Stempel Polish Analysis Plugin

This plugin integrates Lucene's Stempel analysis module for the Polish language. The module offers high quality stemming tables and a universal algorithmic stemmer specifically designed to work with a highly-inflectional Polish language based on the extensive corpus of the Polish language. The plugin is useful for converting inflected words to their morphological origins (stems) thereby dramatically improving search results and decreasing index sizes.

Hebrew Plugin

The plugin ships with the Hebrew dictionary files and a "hebrew" analyzer that enables efficient querying and analysis of Hebrew text in Elasticsearch. The plugin also enables matching of inflected words using its built-in lemmatization and supports exact matching with the exact query search.
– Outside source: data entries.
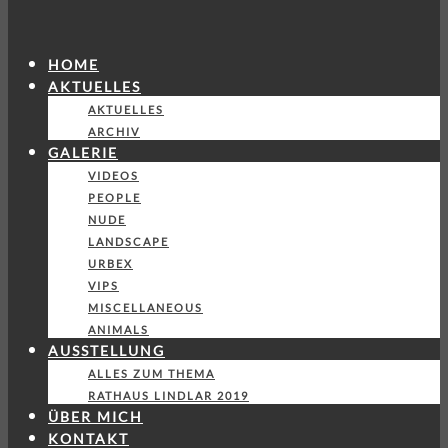
HOME
AKTUELLES
AKTUELLES
ARCHIV
GALERIE
VIDEOS
PEOPLE
NUDE
LANDSCAPE
URBEX
VIPS
MISCELLANEOUS
ANIMALS
AUSSTELLUNG
ALLES ZUM THEMA
RATHAUS LINDLAR 2019
ÜBER MICH
KONTAKT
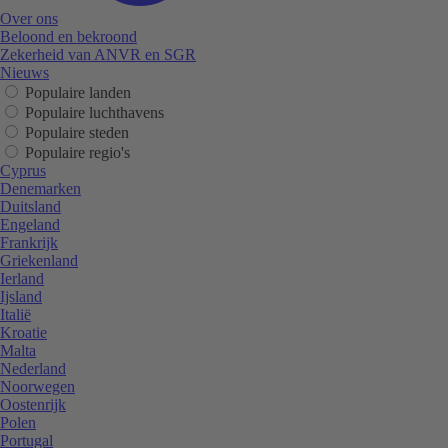
Over ons
Beloond en bekroond
Zekerheid van ANVR en SGR
Nieuws
Populaire landen
Populaire luchthavens
Populaire steden
Populaire regio's
Cyprus
Denemarken
Duitsland
Engeland
Frankrijk
Griekenland
Ierland
Ijsland
Italië
Kroatie
Malta
Nederland
Noorwegen
Oostenrijk
Polen
Portugal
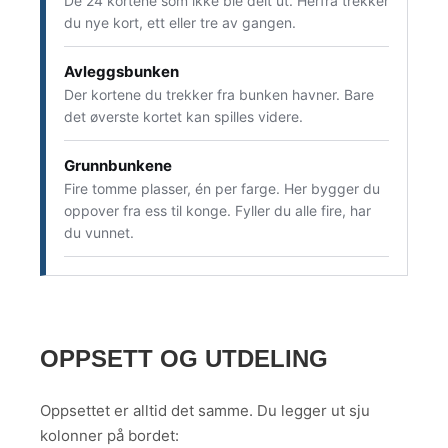
De 24 kortene som ikke ble delt ut. Herfra trekker
du nye kort, ett eller tre av gangen.
Avleggsbunken
Der kortene du trekker fra bunken havner. Bare
det øverste kortet kan spilles videre.
Grunnbunkene
Fire tomme plasser, én per farge. Her bygger du
oppover fra ess til konge. Fyller du alle fire, har
du vunnet.
OPPSETT OG UTDELING
Oppsettet er alltid det samme. Du legger ut sju
kolonner på bordet:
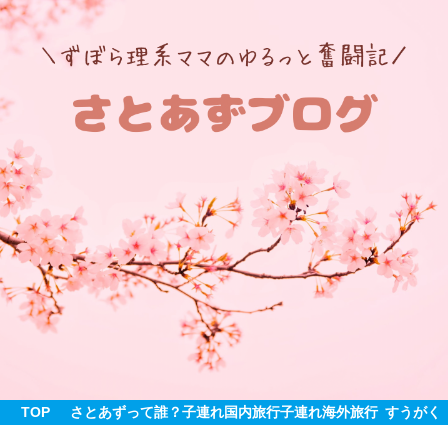
TOP
さとあずって誰？
子連れ国内旅行
子連れ海外旅行
すうがく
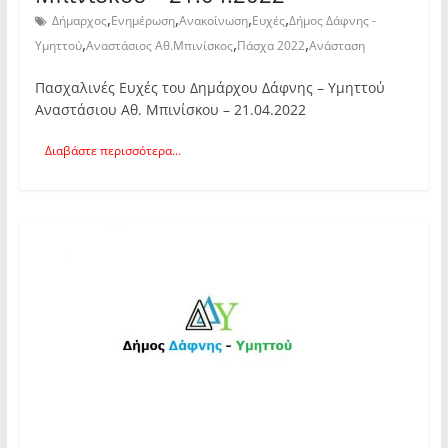
,
,
,
,
Δήμαρχος
Ενημέρωση
Ανακοίνωση
Ευχές
Δήμος Δάφνης -
,
,
,
Υμηττού
Αναστάσιος Αθ.Μπινίσκος
Πάσχα 2022
Ανάσταση
Πασχαλινές Ευχές του Δημάρχου Δάφνης – Υμηττού
Αναστάσιου Αθ. Μπινίσκου – 21.04.2022
Διαβάστε περισσότερα...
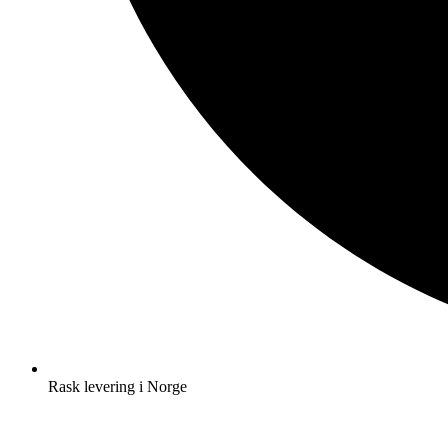
Rask levering i Norge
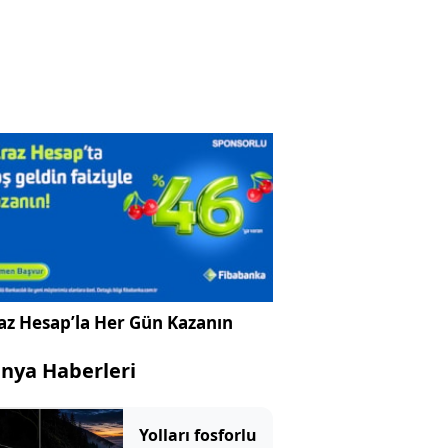
az Hesap’la Her Gün Kazanın
nya Haberleri
Yolları fosforlu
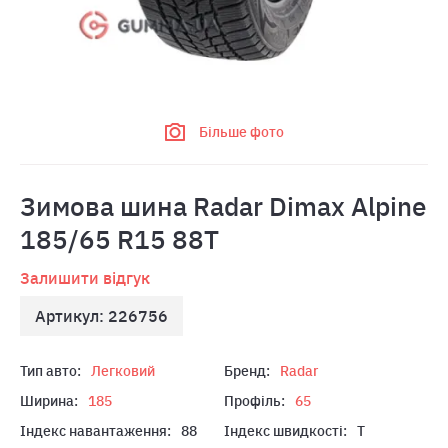
Більше фото
Зимова шина Radar Dimax Alpine
185/65 R15 88T
Залишити відгук
Артикул: 226756
Тип авто:
Легковий
Бренд:
Radar
Ширина:
185
Профіль:
65
Індекс навантаження:
88
Індекс швидкості:
T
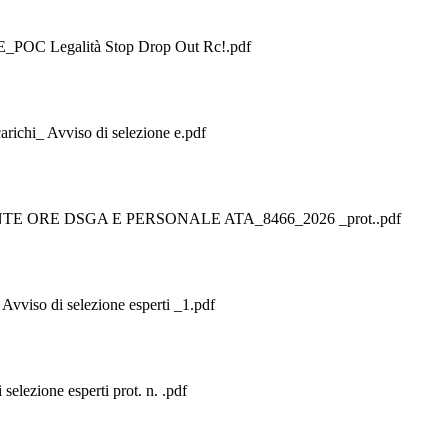
Legalità Stop Drop Out Rc!.pdf
chi_ Avviso di selezione e.pdf
ORE DSGA E PERSONALE ATA_8466_2026 _prot..pdf
viso di selezione esperti _1.pdf
lezione esperti prot. n. .pdf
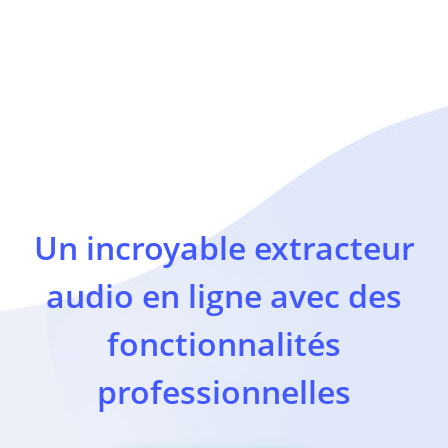
Un incroyable extracteur
audio en ligne avec des
fonctionnalités
professionnelles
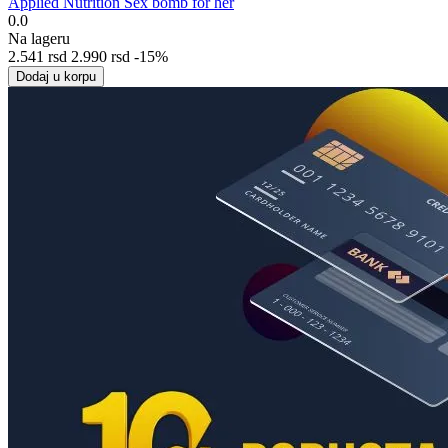
Applied Nutrition Sex bomb for her
0.0
Na lageru
2.541
rsd
2.990
rsd
-15%
Dodaj u korpu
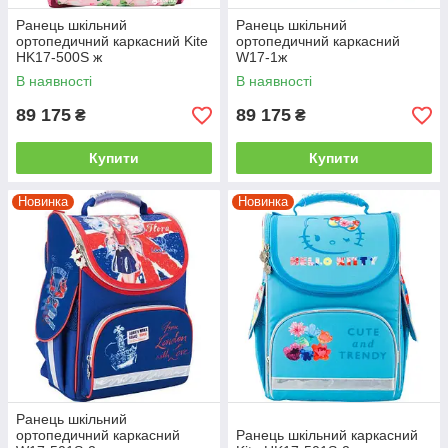
Ранець шкільний
Ранець шкільний
ортопедичний каркасний Kite
ортопедичний каркасний
HK17-500S ж
W17-1ж
В наявності
В наявності
89 175
89 175
₴
₴
Купити
Купити
Новинка
Новинка
Ранець шкільний
ортопедичний каркасний
Ранець шкільний каркасний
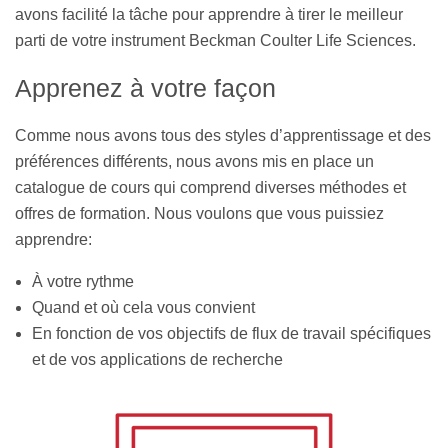
avons facilité la tâche pour apprendre à tirer le meilleur
parti de votre instrument Beckman Coulter Life Sciences.
Apprenez à votre façon
Comme nous avons tous des styles d’apprentissage et des
préférences différents, nous avons mis en place un
catalogue de cours qui comprend diverses méthodes et
offres de formation. Nous voulons que vous puissiez
apprendre:
À votre rythme
Quand et où cela vous convient
En fonction de vos objectifs de flux de travail spécifiques
et de vos applications de recherche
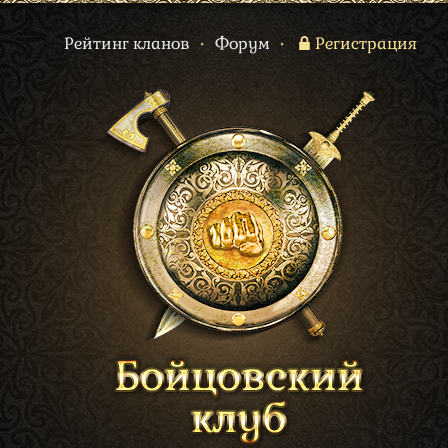
Рейтинг кланов
•
Форум
•
Регистрация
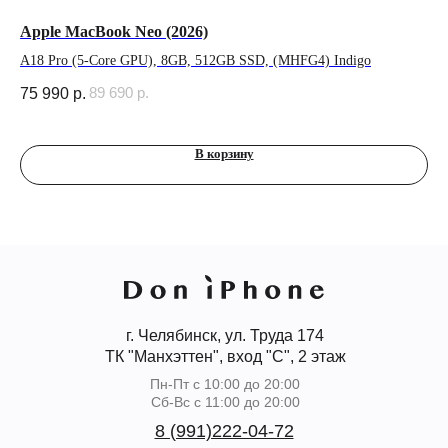
для
Apple MacBook Neo (2026)
Да
бе
A18 Pro (5-Core GPU), 8GB, 512GB SSD, (MHFG4) Indigo
89 690
р.
75 990
р.
2 
В корзину
г. Челябинск, ул. Труда 174
ТК "Манхэттен", вход "С", 2 этаж
Пн-Пт с 10:00 до 20:00
Сб-Вс с 11:00 до 20:00
8 (991)222-04-72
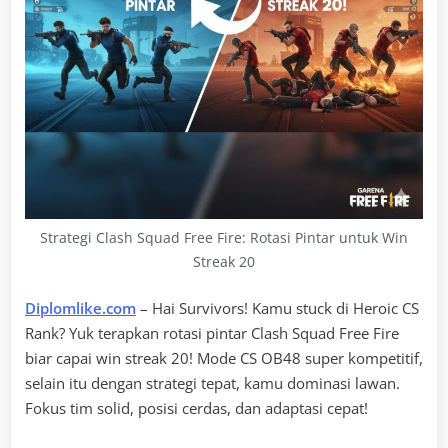
Strategi Clash Squad Free Fire: Rotasi Pintar untuk Win
Streak 20
Diplomlike.com
– Hai Survivors! Kamu stuck di Heroic CS
Rank? Yuk terapkan rotasi pintar Clash Squad Free Fire
biar capai win streak 20! Mode CS OB48 super kompetitif,
selain itu dengan strategi tepat, kamu dominasi lawan.
Fokus tim solid, posisi cerdas, dan adaptasi cepat!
The Hebrew analyzer may be enabled and tested using the following configuration:

PUT hebrew-tut
{
    "mappings": {
        "test": {
            "properties": {
                "content": {
                    "type": "text",
                    "analyzer": "hebrew"
                }
            }
        }
    }
}
PUT hebrew-tut/ex/1
{
    "content": "בדיקות"
}
POST hebrew-tut/_search
{
    "query": {
        "match": {
           "content": "בדיקה"
        }
    }
}

Korean Analysis

Since Korean in an agglutinative language where the predicate changes its form according to its ending, and the noun is usually followed by one or several postpositions, querying Korean documents directly will only return a single form of predicates or nouns, omitting other relevant documents for we might be searching. Qbox offers the Seunjeon Korean analyzer that solves this issue by enabling efficient search and analysis of Korean documents in Elasticsearch. It is a mecab-ko-dic-based Korean analyzer running on JVM and providing Java and Scala interfaces and shipping with the built-in Korean dictionary out of the box.

Conclusion

We've completed a review of all major plugins provided by the Qbox-hosted Elasticsearch. We hope you now have a better understanding of which plugins you might need for your Elasticsearch application to be more productive. Installing Elasticsearch plugins on your Qbox clusters is ridiculously easy, so don't miss out the opportunity to immediately enhance your Elasticsearch data search and analysis.